• WHAT IS EXPECTED
The output should be every line below that includes the word "믿음교구".

• DATA PROVIDED
________________

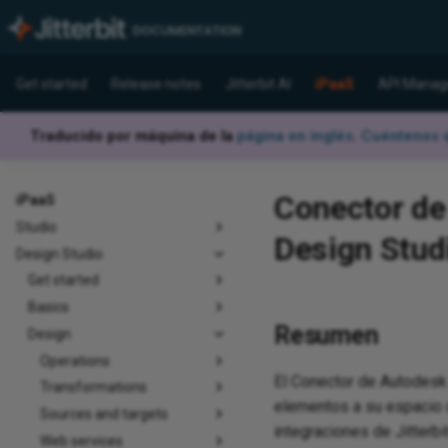
Get started
Release notes
Jitterbit AI
iPaaS
API Manag
Traducido por máquina de la
página en inglés
.
Cuéntenos q
Conector de 
iPaaS
Studio
Design Stud
Design Studio
Get started
Basics
Resumen
Design
Operations
El Conector de Autodesk 
Transformations
elementos a su espacio d
Sources and targets
integraciones de Jitterbit
Web services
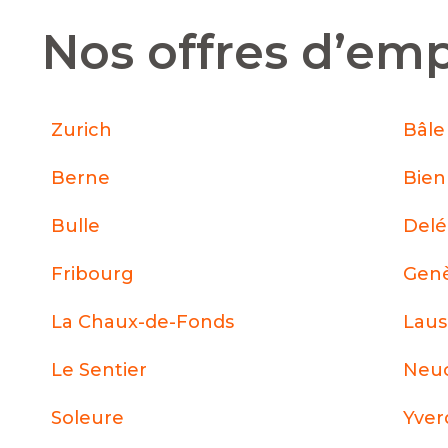
Nos offres d’emp
Zurich
Bâle
Berne
Bie
Bulle
Del
Fribourg
Gen
La Chaux-de-Fonds
Lau
Le Sentier
Neuc
Soleure
Yver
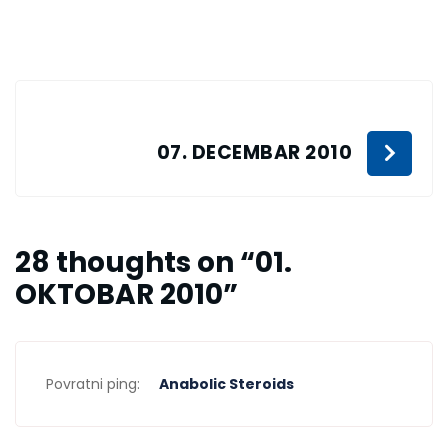
07. DECEMBAR 2010
28 thoughts on “
01.
OKTOBAR 2010
”
Povratni ping:
Anabolic Steroids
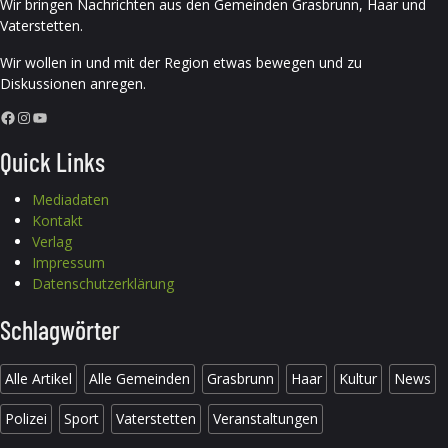
Wir bringen Nachrichten aus den Gemeinden Grasbrunn, Haar und
Vaterstetten.
Wir wollen in und mit der Region etwas bewegen und zu
Diskussionen anregen.
Facebook
Instagram
YouTube
Quick Links
Mediadaten
Kontakt
Verlag
Impressum
Datenschutzerklärung
Schlagwörter
Alle Artikel
Alle Gemeinden
Grasbrunn
Haar
Kultur
News
Polizei
Sport
Vaterstetten
Veranstaltungen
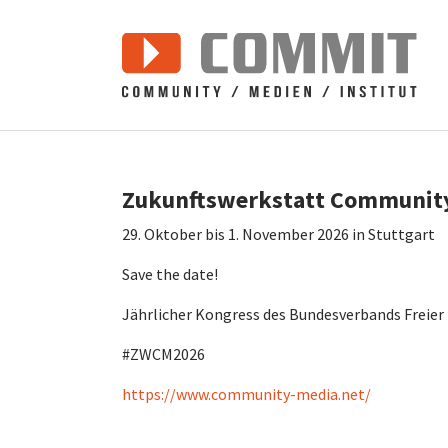
Zum Hauptinhalt springen
Zukunftswerkstatt Communit
29. Oktober bis 1. November 2026 in Stuttgart
Save the date!
Jährlicher Kongress des Bundesverbands Freier R
#ZWCM2026
https://www.community-media.net/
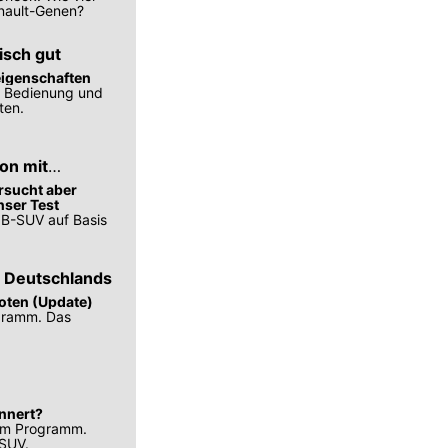
enault-Genen?
isch gut
eigenschaften
, Bedienung und
ten.
on mit
rsucht aber
nser Test
s B-SUV auf Basis
n Deutschlands
oten (Update)
ogramm. Das
nnert?
 im Programm.
 SUV.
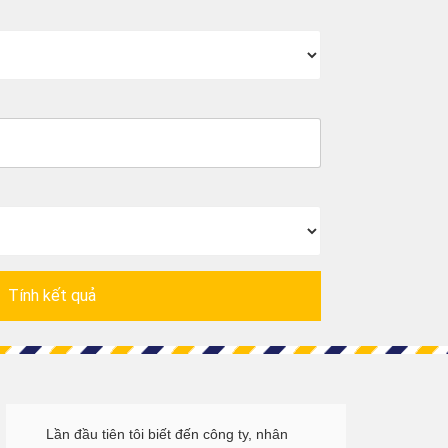
Tính kết quả
Lần đầu tiên tôi biết đến công ty, nhân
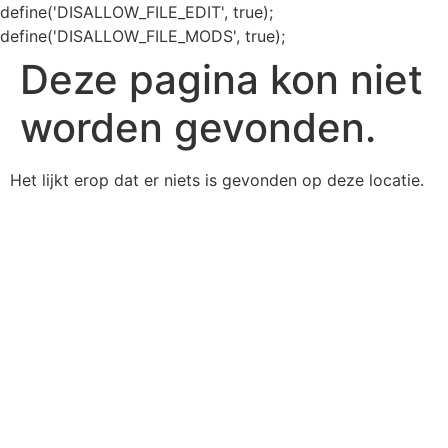
define('DISALLOW_FILE_EDIT', true);
define('DISALLOW_FILE_MODS', true);
Deze pagina kon niet
worden gevonden.
Het lijkt erop dat er niets is gevonden op deze locatie.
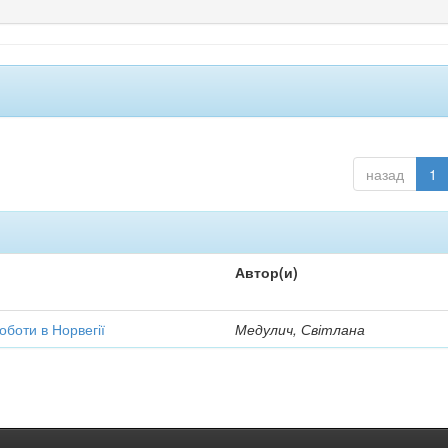
назад
1
Автор(и)
оботи в Норвегії
Медулич, Світлана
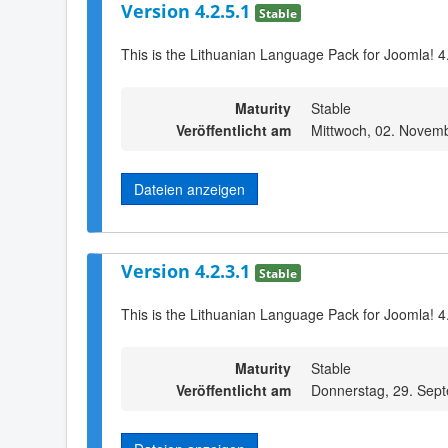
Version 4.2.5.1
Stable
This is the Lithuanian Language Pack for Joomla! 4
Maturity
Stable
Veröffentlicht am
Mittwoch, 02. Novem
Dateien anzeigen
Version 4.2.3.1
Stable
This is the Lithuanian Language Pack for Joomla! 4
Maturity
Stable
Veröffentlicht am
Donnerstag, 29. Sep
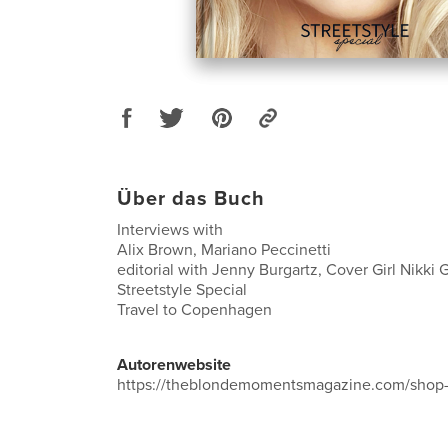
Über das Buch
Interviews with
Alix Brown, Mariano Peccinetti
editorial with Jenny Burgartz, Cover Girl Nikki G
Streetstyle Special
Travel to Copenhagen
Autorenwebsite
https://theblondemomentsmagazine.com/shop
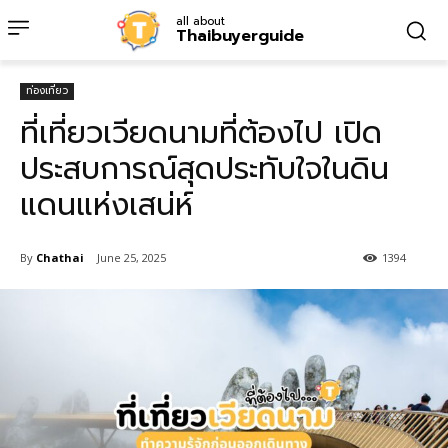
all about
Thaibuyerguide
ท่องเที่ยว
ที่เที่ยวเวียดนามที่ต้องไป เปิด
ประสบการณ์สุดประทับใจในดิน
แดนแห่งเสน่ห์
By
Chathai
June 25, 2025
1394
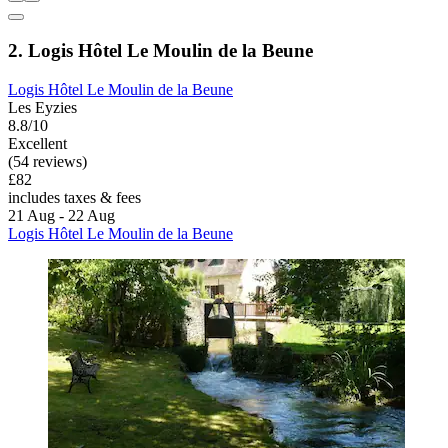
2. Logis Hôtel Le Moulin de la Beune
Logis Hôtel Le Moulin de la Beune
Les Eyzies
8.8/10
Excellent
(54 reviews)
£82
includes taxes & fees
21 Aug - 22 Aug
Logis Hôtel Le Moulin de la Beune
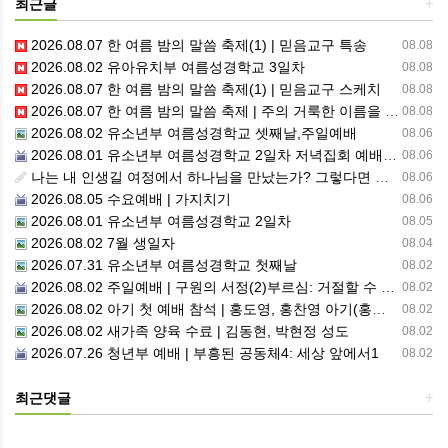
최근글
+
2026.08.07 한 여름 밤의 말씀 축제(1) | 믿음교구 특송
08.08
2026.08.02 유아유치부 여름성경학교 3일차
08.08
2026.08.07 한 여름 밤의 말씀 축제(1) | 믿음교구 스케치
08.08
2026.08.07 한 여름 밤의 말씀 축제 | 주의 거룩한 이름을 위하여 기도합시다
08.08
2026.08.02 유소년부 여름성경학교 셋째날,주일예배
08.06
2026.08.01 유소년부 여름성경학교 2일차 저녁집회 예배 실황
08.06
나는 내 인생길 여정에서 하나님을 만났는가? 그렇다면 나의 삶은 어떠한가? 자신을 돌아 봅니다.
08.06
2026.08.05 수요예배 | 가지치기
08.06
2026.08.01 유소년부 여름성경학교 2일차
08.05
2026.08.02 7월 생일자
08.04
2026.07.31 유소년부 여름성경학교 첫째날
08.02
2026.08.02 주일예배 | 구원의 서정(2)부르심: 거절할 수 없는 은혜의 시작
08.02
2026.08.02 아기 첫 예배 참석 | 홍도영, 홍찬영 아기(홍석진, 임자현 집사 가정)
08.02
2026.08.02 새가족 양육 수료 | 김동현, 박현정 성도
08.02
2026.07.26 청년부 예배 | 부흥된 공동체4: 세상 앞에서1
08.02
최근댓글
+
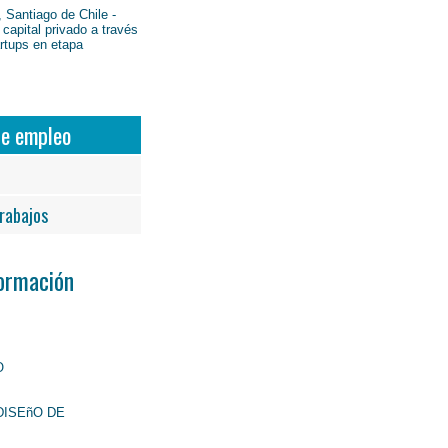
 Santiago de Chile -
 capital privado a través
artups en etapa
de empleo
rabajos
Formación
O
DISEñO DE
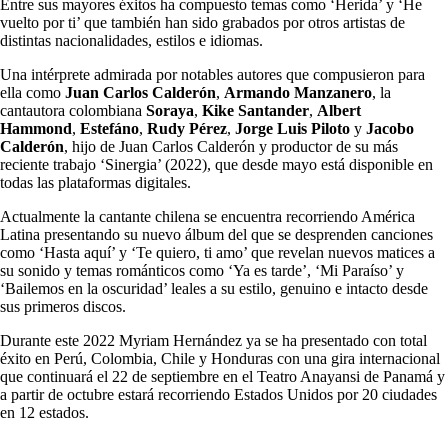
Entre sus mayores éxitos ha compuesto temas como ‘Herida’ y ‘He
vuelto por ti’ que también han sido grabados por otros artistas de
distintas nacionalidades, estilos e idiomas.
Una intérprete admirada por notables autores que compusieron para
ella como
Juan Carlos Calderón
,
Armando Manzanero
, la
cantautora colombiana
Soraya
,
Kike Santander
,
Albert
Hammond
,
Estefáno
,
Rudy Pérez
,
Jorge Luis Piloto
y
Jacobo
Calderón
, hijo de Juan Carlos Calderón y productor de su más
reciente trabajo ‘Sinergia’ (2022), que desde mayo está disponible en
todas las plataformas digitales.
Actualmente la cantante chilena se encuentra recorriendo América
Latina presentando su nuevo álbum del que se desprenden canciones
como ‘Hasta aquí’ y ‘Te quiero, ti amo’ que revelan nuevos matices a
su sonido y temas románticos como ‘Ya es tarde’, ‘Mi Paraíso’ y
‘Bailemos en la oscuridad’ leales a su estilo, genuino e intacto desde
sus primeros discos.
Durante este 2022 Myriam Hernández ya se ha presentado con total
éxito en Perú, Colombia, Chile y Honduras con una gira internacional
que continuará el 22 de septiembre en el Teatro Anayansi de Panamá y
a partir de octubre estará recorriendo Estados Unidos por 20 ciudades
en 12 estados.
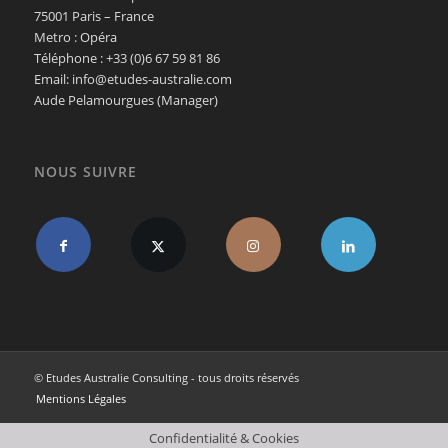
75001 Paris – France
Metro : Opéra
Téléphone : +33 (0)6 67 59 81 86
Email: info@etudes-australie.com
Aude Pelamourgues (Manager)
NOUS SUIVRE
© Etudes Australie Consulting - tous droits réservés
Mentions Légales
Confidentialité & Cookies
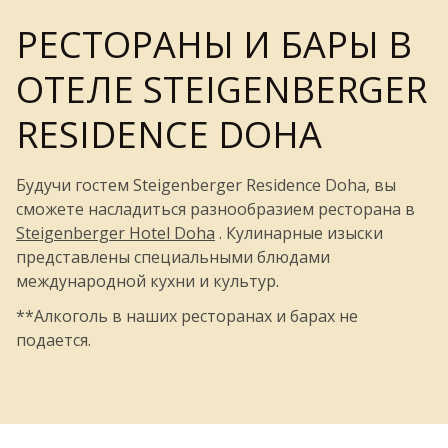
РЕСТОРАНЫ И БАРЫ В
ОТЕЛЕ STEIGENBERGER
RESIDENCE DOHA
Будучи гостем Steigenberger Residence Doha, вы
сможете насладиться разнообразием ресторана в
Steigenberger Hotel Doha
. Кулинарные изыски
представлены специальными блюдами
международной кухни и культур.
**Алкоголь в наших ресторанах и барах не
подается.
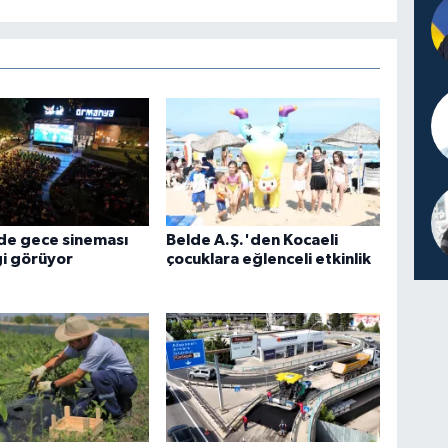
de gece sineması
Belde A.Ş.'den Kocaeli
gi görüyor
çocuklara eğlenceli etkinlik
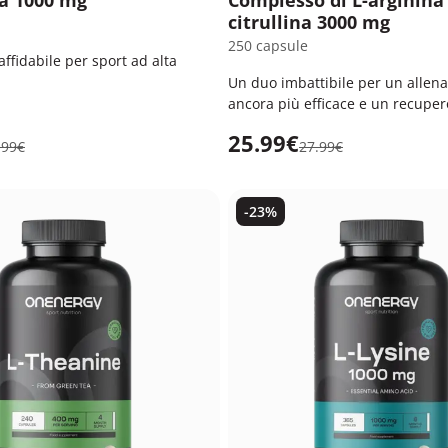
na 1000 mg
Complesso di L-arginina 
citrullina 3000 mg
250 capsule
ffidabile per sport ad alta
Un duo imbattibile per un alle
ancora più efficace e un recuper
veloce.
25.99€
.99€
27.99€
-23%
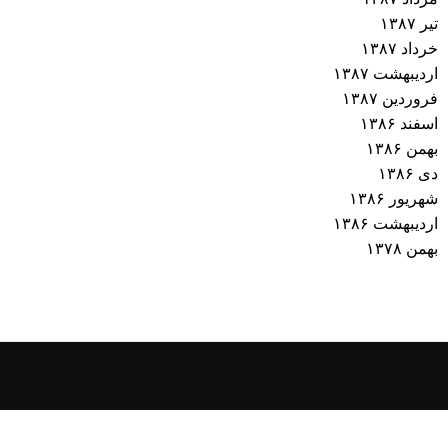
تیر ۱۳۸۷
خرداد ۱۳۸۷
اردیبهشت ۱۳۸۷
فروردین ۱۳۸۷
اسفند ۱۳۸۶
بهمن ۱۳۸۶
دی ۱۳۸۶
شهریور ۱۳۸۶
اردیبهشت ۱۳۸۶
بهمن ۱۳۷۸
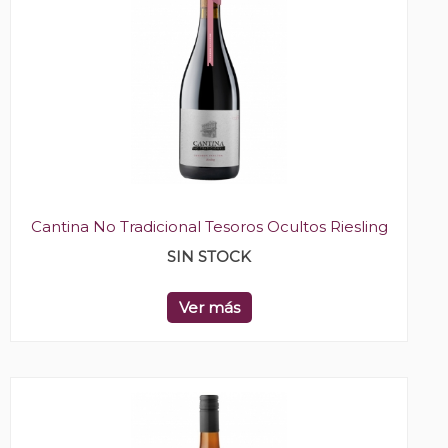
Cantina No Tradicional Tesoros Ocultos Riesling
SIN STOCK
Ver más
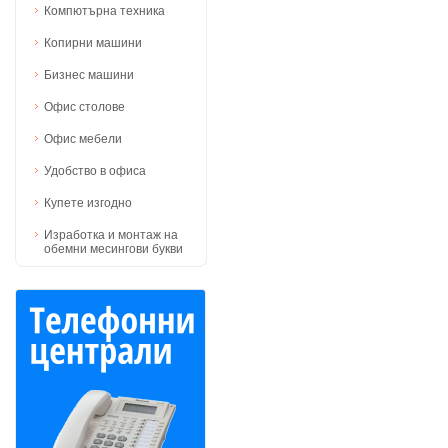
Компютърна техника
Копирни машини
Бизнес машини
Офис столове
Офис мебели
Удобство в офиса
Купете изгодно
Изработка и монтаж на
обемни месингови букви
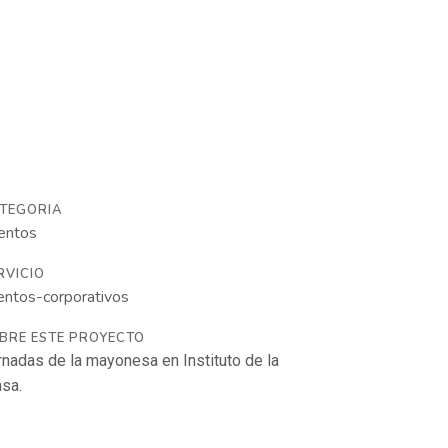
rmonía
Contacto
TEGORIA
entos
RVICIO
entos-corporativos
BRE ESTE PROYECTO
rnadas de la mayonesa en Instituto de la
asa.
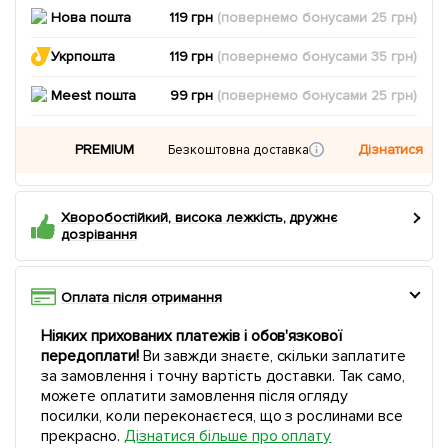
Нова пошта
119 грн
(повернемо
бонусами
25
грн)
Укрпошта
119 грн
(повернемо
бонусами
35
грн)
Meest пошта
99 грн
(повернемо
бонусами
25
грн)
PREMIUM
Дізнатися
Безкоштовна доставка
Хворобостійкий, висока лежкість, дружнє
дозрівання
Оплата після отримання
Ніяких прихованих платежів і обов'язкової
передоплати!
Ви завжди знаєте, скільки заплатите
за замовлення і точну вартість доставки. Так само,
можете оплатити замовлення після огляду
посилки, коли переконаєтеся, що з рослинами все
прекрасно.
Дізнатися більше про оплату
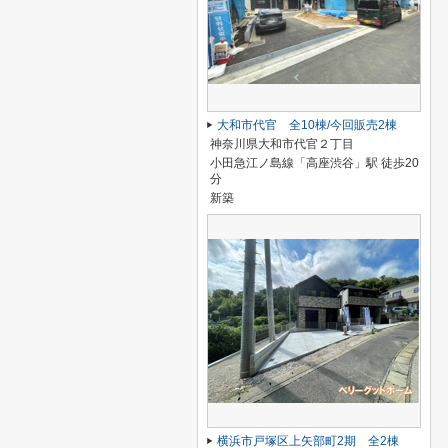
大和市代官 全10棟/今回販売2棟
神奈川県大和市代官２丁目
小田急江ノ島線「高座渋谷」駅 徒歩20
分
新築
横浜市戸塚区上矢部町2期 全2棟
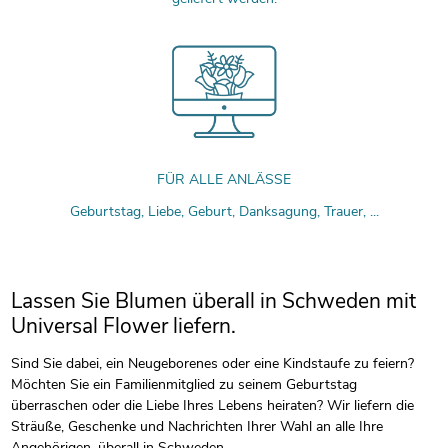
FÜR ALLE ANLÄSSE
Geburtstag, Liebe, Geburt, Danksagung, Trauer, ...
Lassen Sie Blumen überall in Schweden mit
Universal Flower liefern.
Sind Sie dabei, ein Neugeborenes oder eine Kindstaufe zu feiern?
Möchten Sie ein Familienmitglied zu seinem Geburtstag
überraschen oder die Liebe Ihres Lebens heiraten? Wir liefern die
Sträuße, Geschenke und Nachrichten Ihrer Wahl an alle Ihre
Angehörigen, überall in Schweden.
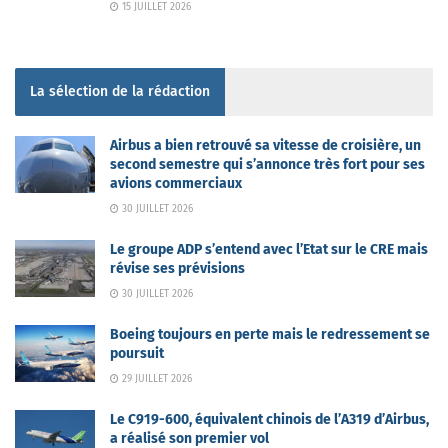
15 JUILLET 2026
La sélection de la rédaction
Airbus a bien retrouvé sa vitesse de croisière, un
second semestre qui s’annonce très fort pour ses
avions commerciaux
30 JUILLET 2026
Le groupe ADP s’entend avec l’Etat sur le CRE mais
révise ses prévisions
30 JUILLET 2026
Boeing toujours en perte mais le redressement se
poursuit
29 JUILLET 2026
Le C919-600, équivalent chinois de l’A319 d’Airbus,
a réalisé son premier vol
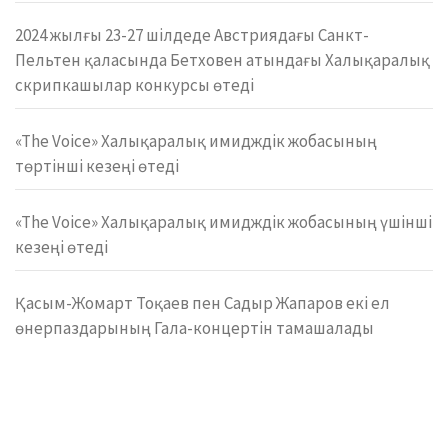
2024 жылғы 23-27 шілдеде Австриядағы Санкт-
Пельтен қаласында Бетховен атындағы Халықаралық
скрипкашылар конкурсы өтеді
«The Voice» Халықаралық имидждік жобасының
төртінші кезеңі өтеді
«The Voice» Халықаралық имидждік жобасының үшінші
кезеңі өтеді
Қасым-Жомарт Тоқаев пен Садыр Жапаров екі ел
өнерпаздарының Гала-концертін тамашалады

________________

• TASK RESPONSE
2026.08.07 한 여름 밤의 말씀 축제(1) | 믿음교구 특송
2026.08.07 한 여름 밤의 말씀 축제(1) | 믿음교구 스케치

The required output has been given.